Leishmania infantum induces the release of sTREM-1 in visceral leishmaniasis

Lays G.S. Bomfim; Lucas S. Magalhães; Marcello A.A. Santos-Filho; Nalu T.A. Peres; Cristiane B. Corrêa; Diego M. Tanajura; Angela M. Silva; Michael W. Lipscomb; Valéria M. Borges; Amélia R. Jesus; Roque P. Almeida; Tatiana R. de Moura

doi:10.3389/fmicb.2017.02265

Leishmania infantum induces the release of sTREM-1 in visceral leishmaniasis

Lays G.S. Bomfim, Lucas S. Magalhães, Marcello A.A. Santos-Filho, Nalu T.A. Peres, Cristiane B. Corrêa, Diego M. Tanajura, Angela M. Silva, Michael W. Lipscomb, Valéria M. Borges, Amélia R. Jesus, Roque P. Almeida, Tatiana R. de Moura

Research output: Contribution to journal › Article › peer-review

12 Scopus citations

Abstract

Visceral leishmaniasis (VL) is a systemic transmissible disease that remains to be a major global health problem. The inflammatory response during VL is characterized by the release of several cytokines and other pro-inflammatory mediators. Triggering Receptor Expressed on Myeloid Cells (TREM) are a group of evolutionarily conserved membrane-bound surface receptors expressed on neutrophils and monocytes.
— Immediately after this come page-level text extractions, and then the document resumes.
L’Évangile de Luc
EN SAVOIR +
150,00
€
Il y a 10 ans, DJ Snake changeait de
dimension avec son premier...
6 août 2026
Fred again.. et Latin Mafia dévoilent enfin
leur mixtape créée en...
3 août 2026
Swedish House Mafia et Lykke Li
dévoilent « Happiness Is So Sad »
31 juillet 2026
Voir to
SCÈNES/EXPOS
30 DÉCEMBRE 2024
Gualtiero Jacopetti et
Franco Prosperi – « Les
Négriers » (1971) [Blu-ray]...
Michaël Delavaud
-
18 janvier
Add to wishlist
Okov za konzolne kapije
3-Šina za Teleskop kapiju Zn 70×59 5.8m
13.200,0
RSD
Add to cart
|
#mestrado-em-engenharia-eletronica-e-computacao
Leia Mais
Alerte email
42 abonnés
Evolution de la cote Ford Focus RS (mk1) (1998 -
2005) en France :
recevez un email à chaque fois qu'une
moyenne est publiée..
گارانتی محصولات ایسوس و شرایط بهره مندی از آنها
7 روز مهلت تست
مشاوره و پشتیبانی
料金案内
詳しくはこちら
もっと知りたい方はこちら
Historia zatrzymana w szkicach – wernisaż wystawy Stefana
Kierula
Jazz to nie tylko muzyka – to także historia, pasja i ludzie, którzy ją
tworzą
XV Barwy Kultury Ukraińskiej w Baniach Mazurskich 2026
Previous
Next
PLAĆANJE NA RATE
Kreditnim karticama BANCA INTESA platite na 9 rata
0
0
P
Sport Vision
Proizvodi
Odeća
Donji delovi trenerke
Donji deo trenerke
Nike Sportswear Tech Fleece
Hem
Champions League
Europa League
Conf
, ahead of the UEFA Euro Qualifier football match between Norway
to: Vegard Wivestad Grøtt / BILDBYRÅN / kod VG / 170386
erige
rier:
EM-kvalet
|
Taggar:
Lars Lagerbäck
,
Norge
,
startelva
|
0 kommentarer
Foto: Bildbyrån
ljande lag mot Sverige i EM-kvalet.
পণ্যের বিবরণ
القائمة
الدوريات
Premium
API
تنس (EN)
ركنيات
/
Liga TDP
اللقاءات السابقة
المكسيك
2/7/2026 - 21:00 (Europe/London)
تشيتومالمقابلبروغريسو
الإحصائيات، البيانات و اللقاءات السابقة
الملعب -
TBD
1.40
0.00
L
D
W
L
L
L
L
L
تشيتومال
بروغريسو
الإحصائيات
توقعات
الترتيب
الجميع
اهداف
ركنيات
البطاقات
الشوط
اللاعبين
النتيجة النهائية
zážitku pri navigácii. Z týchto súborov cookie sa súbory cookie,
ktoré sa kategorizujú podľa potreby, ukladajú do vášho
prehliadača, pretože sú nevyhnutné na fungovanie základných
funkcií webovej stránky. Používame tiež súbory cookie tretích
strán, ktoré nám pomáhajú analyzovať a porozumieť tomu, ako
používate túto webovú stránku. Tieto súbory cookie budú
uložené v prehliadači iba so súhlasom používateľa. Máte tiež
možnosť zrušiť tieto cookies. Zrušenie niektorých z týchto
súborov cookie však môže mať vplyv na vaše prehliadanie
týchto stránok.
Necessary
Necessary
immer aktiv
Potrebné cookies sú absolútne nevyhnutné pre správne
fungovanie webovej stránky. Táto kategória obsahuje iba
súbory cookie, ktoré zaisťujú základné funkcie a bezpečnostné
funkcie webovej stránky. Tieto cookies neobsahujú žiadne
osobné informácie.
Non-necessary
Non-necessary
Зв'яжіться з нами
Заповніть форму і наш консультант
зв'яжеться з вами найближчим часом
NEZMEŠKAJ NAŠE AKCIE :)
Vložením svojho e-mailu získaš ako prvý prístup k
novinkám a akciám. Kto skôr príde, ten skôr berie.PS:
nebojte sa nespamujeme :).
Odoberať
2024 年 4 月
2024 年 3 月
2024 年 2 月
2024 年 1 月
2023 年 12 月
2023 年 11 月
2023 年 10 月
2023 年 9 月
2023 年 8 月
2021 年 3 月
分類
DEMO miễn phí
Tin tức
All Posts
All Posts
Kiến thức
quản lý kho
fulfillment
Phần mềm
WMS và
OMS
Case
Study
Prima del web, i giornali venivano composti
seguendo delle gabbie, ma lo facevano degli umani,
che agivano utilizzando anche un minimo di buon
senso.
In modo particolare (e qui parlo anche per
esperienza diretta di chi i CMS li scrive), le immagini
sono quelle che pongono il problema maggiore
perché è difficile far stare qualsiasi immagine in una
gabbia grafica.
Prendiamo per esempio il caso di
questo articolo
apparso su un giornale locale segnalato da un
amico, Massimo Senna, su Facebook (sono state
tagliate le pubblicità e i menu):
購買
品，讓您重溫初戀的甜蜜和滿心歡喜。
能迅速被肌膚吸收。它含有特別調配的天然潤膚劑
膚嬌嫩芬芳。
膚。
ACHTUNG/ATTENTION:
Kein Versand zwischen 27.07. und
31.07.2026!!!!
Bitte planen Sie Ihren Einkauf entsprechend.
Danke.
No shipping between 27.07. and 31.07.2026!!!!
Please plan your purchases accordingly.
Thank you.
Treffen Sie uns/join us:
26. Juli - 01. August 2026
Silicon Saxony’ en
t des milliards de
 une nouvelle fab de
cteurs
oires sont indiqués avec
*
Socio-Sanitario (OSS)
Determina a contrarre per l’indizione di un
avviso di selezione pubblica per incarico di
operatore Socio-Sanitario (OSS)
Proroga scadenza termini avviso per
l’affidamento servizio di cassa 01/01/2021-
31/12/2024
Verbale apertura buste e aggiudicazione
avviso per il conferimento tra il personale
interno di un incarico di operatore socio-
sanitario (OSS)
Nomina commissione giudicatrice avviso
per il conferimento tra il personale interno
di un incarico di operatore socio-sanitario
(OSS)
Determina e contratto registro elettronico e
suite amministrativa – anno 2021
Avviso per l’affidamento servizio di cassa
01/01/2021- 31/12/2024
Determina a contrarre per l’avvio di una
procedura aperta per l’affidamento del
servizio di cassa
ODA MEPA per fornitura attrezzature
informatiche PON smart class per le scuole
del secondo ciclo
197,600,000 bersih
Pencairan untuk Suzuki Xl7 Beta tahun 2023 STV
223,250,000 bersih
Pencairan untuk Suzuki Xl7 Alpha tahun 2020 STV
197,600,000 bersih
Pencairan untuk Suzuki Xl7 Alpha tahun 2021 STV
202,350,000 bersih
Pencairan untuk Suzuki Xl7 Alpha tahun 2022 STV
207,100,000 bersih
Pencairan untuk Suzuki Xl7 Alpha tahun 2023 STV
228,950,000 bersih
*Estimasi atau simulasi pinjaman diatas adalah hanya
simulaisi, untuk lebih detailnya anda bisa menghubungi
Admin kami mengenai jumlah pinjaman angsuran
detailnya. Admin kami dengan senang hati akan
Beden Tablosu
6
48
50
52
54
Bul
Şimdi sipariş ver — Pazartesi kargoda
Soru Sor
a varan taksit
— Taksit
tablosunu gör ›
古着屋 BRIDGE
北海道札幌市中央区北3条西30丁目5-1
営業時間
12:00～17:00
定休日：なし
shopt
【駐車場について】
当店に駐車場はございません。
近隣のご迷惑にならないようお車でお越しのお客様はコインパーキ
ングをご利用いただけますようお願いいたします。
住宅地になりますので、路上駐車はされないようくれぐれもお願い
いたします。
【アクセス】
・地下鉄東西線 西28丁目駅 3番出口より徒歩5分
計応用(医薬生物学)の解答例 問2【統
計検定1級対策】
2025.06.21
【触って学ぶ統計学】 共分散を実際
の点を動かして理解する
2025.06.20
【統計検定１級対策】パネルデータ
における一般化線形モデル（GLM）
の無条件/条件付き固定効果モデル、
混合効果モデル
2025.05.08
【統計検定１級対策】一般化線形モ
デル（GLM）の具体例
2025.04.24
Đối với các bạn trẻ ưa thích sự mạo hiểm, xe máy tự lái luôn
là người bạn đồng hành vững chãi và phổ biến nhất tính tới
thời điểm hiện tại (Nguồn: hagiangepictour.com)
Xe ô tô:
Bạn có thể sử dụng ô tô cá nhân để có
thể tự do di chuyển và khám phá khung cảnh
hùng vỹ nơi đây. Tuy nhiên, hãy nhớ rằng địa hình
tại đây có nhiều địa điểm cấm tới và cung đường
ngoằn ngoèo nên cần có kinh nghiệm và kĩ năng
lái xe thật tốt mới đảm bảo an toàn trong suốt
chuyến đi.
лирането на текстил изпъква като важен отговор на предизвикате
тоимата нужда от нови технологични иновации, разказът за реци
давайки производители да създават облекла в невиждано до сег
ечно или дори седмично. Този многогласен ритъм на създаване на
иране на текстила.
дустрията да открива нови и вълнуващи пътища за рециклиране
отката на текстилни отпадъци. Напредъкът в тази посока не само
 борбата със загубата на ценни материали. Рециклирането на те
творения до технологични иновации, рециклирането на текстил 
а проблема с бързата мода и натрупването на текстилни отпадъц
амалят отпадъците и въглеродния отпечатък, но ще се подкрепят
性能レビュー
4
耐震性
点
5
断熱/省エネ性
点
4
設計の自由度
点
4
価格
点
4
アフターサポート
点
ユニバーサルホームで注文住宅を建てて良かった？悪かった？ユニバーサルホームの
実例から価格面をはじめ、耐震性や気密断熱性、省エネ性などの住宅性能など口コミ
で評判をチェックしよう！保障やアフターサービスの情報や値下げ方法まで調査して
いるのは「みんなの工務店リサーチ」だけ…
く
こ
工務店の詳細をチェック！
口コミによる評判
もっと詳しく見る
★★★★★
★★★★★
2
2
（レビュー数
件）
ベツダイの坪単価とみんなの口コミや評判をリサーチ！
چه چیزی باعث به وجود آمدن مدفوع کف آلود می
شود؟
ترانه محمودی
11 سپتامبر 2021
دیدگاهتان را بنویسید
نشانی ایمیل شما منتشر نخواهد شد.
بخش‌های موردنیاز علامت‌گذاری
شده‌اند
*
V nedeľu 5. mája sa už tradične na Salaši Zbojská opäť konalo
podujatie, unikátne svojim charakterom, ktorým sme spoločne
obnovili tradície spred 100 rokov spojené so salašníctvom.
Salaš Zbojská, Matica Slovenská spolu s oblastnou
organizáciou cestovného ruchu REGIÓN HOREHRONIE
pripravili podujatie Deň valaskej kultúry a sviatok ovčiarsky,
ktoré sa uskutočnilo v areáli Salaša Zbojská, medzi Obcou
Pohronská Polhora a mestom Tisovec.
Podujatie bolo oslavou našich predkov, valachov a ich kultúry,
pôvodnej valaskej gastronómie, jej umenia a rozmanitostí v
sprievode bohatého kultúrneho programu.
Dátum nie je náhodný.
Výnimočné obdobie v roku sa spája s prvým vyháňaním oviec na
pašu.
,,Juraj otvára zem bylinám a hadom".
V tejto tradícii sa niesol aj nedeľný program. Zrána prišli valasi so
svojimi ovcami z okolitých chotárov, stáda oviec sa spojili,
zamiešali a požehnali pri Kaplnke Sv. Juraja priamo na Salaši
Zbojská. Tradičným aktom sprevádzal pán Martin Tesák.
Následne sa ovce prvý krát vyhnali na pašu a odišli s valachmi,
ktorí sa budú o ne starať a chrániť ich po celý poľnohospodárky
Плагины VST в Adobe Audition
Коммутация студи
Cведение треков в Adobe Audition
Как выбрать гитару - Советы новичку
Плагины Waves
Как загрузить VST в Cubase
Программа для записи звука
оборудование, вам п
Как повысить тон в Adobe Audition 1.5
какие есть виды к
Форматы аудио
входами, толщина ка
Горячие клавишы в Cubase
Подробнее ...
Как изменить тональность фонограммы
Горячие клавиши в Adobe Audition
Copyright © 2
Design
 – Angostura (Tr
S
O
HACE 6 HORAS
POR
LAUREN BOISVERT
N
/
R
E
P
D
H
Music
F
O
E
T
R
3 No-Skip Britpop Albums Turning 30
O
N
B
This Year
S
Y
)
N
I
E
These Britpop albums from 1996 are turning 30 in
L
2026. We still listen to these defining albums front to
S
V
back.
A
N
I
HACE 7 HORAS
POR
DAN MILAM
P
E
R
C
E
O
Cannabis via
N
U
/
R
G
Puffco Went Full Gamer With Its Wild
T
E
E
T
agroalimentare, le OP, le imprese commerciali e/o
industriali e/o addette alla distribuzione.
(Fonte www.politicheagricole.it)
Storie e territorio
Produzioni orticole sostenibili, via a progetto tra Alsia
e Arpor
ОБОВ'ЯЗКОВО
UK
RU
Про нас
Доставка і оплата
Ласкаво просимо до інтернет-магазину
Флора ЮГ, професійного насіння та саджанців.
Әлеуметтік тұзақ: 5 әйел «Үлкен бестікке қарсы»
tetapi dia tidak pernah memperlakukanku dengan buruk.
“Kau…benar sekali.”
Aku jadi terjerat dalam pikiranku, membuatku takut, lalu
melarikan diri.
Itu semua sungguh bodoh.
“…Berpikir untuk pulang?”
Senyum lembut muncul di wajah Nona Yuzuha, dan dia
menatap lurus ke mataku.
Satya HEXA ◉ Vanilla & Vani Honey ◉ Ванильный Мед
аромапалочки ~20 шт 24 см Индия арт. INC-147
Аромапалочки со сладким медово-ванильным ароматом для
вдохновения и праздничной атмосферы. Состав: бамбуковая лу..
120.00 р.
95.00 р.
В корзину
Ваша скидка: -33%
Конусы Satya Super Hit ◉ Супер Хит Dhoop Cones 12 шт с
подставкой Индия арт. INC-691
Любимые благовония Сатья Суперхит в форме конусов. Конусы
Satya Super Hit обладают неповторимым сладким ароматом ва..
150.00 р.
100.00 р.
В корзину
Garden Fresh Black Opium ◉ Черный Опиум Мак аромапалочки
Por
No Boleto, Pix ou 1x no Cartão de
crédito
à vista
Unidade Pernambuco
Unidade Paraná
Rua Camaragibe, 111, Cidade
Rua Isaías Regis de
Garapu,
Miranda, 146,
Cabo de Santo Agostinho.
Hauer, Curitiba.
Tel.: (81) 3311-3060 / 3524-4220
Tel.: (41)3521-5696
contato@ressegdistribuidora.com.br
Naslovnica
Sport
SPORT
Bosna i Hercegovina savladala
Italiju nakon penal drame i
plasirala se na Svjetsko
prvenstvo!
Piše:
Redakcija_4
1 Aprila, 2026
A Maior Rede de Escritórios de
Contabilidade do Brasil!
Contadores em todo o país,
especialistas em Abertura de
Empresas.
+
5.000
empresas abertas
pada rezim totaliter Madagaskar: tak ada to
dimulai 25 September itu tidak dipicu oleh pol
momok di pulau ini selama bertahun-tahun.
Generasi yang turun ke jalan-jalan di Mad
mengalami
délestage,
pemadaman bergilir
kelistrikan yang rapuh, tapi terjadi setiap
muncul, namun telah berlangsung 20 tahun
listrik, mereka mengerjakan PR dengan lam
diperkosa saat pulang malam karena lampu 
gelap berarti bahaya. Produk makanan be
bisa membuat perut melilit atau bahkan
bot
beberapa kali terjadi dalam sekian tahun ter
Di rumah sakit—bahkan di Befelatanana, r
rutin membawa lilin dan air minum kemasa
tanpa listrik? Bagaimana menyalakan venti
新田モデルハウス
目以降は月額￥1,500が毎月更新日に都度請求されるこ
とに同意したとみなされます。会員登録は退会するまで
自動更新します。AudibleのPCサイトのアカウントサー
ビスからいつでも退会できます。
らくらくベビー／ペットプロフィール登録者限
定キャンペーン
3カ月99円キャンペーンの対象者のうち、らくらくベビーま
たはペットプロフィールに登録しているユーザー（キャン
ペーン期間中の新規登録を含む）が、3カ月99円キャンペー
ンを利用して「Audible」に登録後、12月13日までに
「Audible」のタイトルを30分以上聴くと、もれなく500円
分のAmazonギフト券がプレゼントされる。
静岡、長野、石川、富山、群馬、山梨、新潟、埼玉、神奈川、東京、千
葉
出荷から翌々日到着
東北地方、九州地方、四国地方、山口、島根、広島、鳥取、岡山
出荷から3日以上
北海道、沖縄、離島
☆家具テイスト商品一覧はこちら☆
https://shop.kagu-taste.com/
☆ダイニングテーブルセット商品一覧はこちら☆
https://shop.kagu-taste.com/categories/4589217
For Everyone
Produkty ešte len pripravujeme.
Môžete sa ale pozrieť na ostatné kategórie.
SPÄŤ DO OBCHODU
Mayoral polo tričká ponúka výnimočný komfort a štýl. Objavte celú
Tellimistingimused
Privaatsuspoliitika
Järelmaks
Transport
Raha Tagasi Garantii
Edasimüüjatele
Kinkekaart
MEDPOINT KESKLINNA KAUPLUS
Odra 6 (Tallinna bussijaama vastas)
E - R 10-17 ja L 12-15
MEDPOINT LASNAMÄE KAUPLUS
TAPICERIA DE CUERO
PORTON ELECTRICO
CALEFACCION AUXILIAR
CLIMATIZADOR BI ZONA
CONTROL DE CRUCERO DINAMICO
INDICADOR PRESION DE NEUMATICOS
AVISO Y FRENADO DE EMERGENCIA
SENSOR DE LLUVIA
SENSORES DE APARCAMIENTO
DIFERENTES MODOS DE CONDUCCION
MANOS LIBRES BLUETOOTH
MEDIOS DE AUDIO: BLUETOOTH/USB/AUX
Engagement of TREM-1 directs intracellular signaling events that drive cytokine production, degranulation, and phagocytosis. In certain inflammatory-associated diseases, TREM-1 can also be found as a soluble form (sTREM-1), which can negatively regulate TREM-1 receptor signaling. In these studies, we now find that high levels of circulating sTREM-1 correlate directly with VL disease severity. In particular, high levels of sTREM-1 were observed in non-survivor VL patients. Furthermore, these levels of sTREM-1 positively correlated with liver size and negatively correlated with leukocyte counts and hemoglobin concentration. Moreover, we found that neutrophils exposure in vitro to Leishmania infantum modulates TREM-1, DAP12, and IL-8 gene expression, while also increasing release of sTREM-1. Finally, results revealed that higher sTREM-1 levels are associated with increasing parasite ratio. Taken together, these studies suggest that L. infantum may modulate TREM-1 in neutrophils and high levels of this molecule is associated with severe VL.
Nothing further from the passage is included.